The vandalism activity in Findlay Cemetery has been a concern for Ada Township officials since Sarah McMillan's name was connected to the Ada Witch Legend.

"Anybody that is in that cemetery after hours like that, they are trespassing," said Burton. "It is Township property."

Fueled by her deep interest in this legendary tale and her anger over the destruction of Sarah McMillan's grave, Nicole Bray decided to launch a personal crusade hoping to find some evidence to support the legend.

"I began my research by digging through death ledgers at the Kent County Clerk's office," said Bray. "[Sarah McMillan's] maiden name was Chilson, and she was born in New York."

As Bray's research intensified, she found evidence in the Kent County death ledgers to prove that there was no way Sarah McMillan could be the Ada Witch.

"According to the 1860 census, it looks like [Sarah Chilson] was working as a housekeeper or a nanny," said Bray. "In the 1870, you now find her married to Archibald McMillan and she had a 3-year-old son and a 1-year-old son."

"The census was taken in July of 1870 and unfortunately in November of that year is when Sarah died of typhoid fever," Bray said. "Here's her grave getting desecrated because somebody decided to name her as the Ada Witch, which she never was."

Bray's research didn't end there.

"We looked at the entire history of Ada from 1850 all the way to 1950, looking for two or three deaths that might coincide with the legend and none of them did," said Bray. "There was nobody that died mysteriously or even accidentally within the same day. The closest I found was there were two elderly people who died of accidental deaths a week apart.

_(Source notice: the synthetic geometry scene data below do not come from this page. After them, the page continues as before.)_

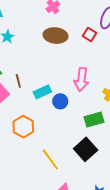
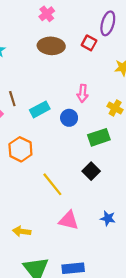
pink arrow: (81, 79) -> (83, 93), size x0.7
blue circle: (60, 101) -> (69, 118), moved
black square: (86, 149) -> (91, 171), size x0.7

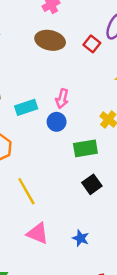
pink arrow: (83, 93) -> (62, 99), moved
black square: (91, 171) -> (92, 184), moved

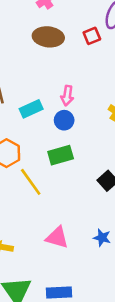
red square: (92, 44) -> (92, 36), turned 35
green rectangle: (85, 148) -> (61, 155), moved
yellow line: (26, 191) -> (31, 182), moved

That was the closest I could find to the legend in 100 years."

During her investigation, Bray says she discovered several mistakes connected to Sarah McMillan in the Kent County Death Registry.

"Her first name is listed as 'Sally', not Sarah," added Bray. "So that's the biggest reason why none of us have been able to find her. I called Ada Township to confirm all the information I found for Sally and it completely matched Sarah's information. Another mistake I found is that Sarah's death certificate and her death record wasn't even documented until 9 months [after her death]."

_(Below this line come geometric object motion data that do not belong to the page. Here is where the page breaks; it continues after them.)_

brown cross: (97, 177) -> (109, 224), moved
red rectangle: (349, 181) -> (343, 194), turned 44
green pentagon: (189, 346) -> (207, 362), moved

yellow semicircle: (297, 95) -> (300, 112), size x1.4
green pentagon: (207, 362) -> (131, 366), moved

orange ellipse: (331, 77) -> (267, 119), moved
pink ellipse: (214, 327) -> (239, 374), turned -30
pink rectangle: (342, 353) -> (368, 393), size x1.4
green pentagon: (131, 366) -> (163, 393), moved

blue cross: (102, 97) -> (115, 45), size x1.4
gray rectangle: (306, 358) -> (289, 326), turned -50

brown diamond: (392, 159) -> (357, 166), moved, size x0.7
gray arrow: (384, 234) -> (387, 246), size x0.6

Bray's lack of evidence in trying to connect fact to fiction in the Ada Witch Legend led her on a new mission.

"I put feelers out to many monument companies," Bray said, describing her intent to get a new headstone for Sarah McMillan.
It didn't take long for Jeff Wilterink from Lowell Granite Company to contact Bray and begin discussing the idea of donating a headstone, free of charge.

"It's due," said Wilterink. "[Sarah] deserves it; I didn't think twice about donating a headstone for thus cause."

Bray says this was a chance to right a wrong and give back to Sarah McMillan what so many have taken from her in recent years.

"We even put on her new headstone that she died of typhoid fever," Bray said proudly. "[Jeff Wilterink] made sure it was extra in the thickness to make sure it was going to be harder to break."

Sarah McMillan's new headstone was placed on her plot in Findlay Cemetery on Tuesday, October 1st. The hope for Nicole Bray and Ada Township officials is with the new headstone in place, maybe this could finally be the end of the legend.

"I don't think it's ever going to go away," Bray added. She believes because people are continuing to witness something along Ada roads, the Ada Witch Legend will live on.

"There's just too many reported cases," said Bray. "Who knows who this apparition could be."

For Julie Wiley, who believes to have seen a ghostly apparition along Bailey Rd., she says she'll never forget that night 12-years ago.

"I'm a 100% believer of it, "Wiley said. "I know what I saw. I didn't drive that way for the longest time because I was afraid I was going to see her again."

Sarah McMillan can finally rest in peace. Her new headstone is in place signifying the end of her connection to the Ada Witch Legend. But, can the legend rest in peace now, too?

"Just as long as people keep seeing this female apparition on the side of the road, [the legend] is never going to be closed", said Bray.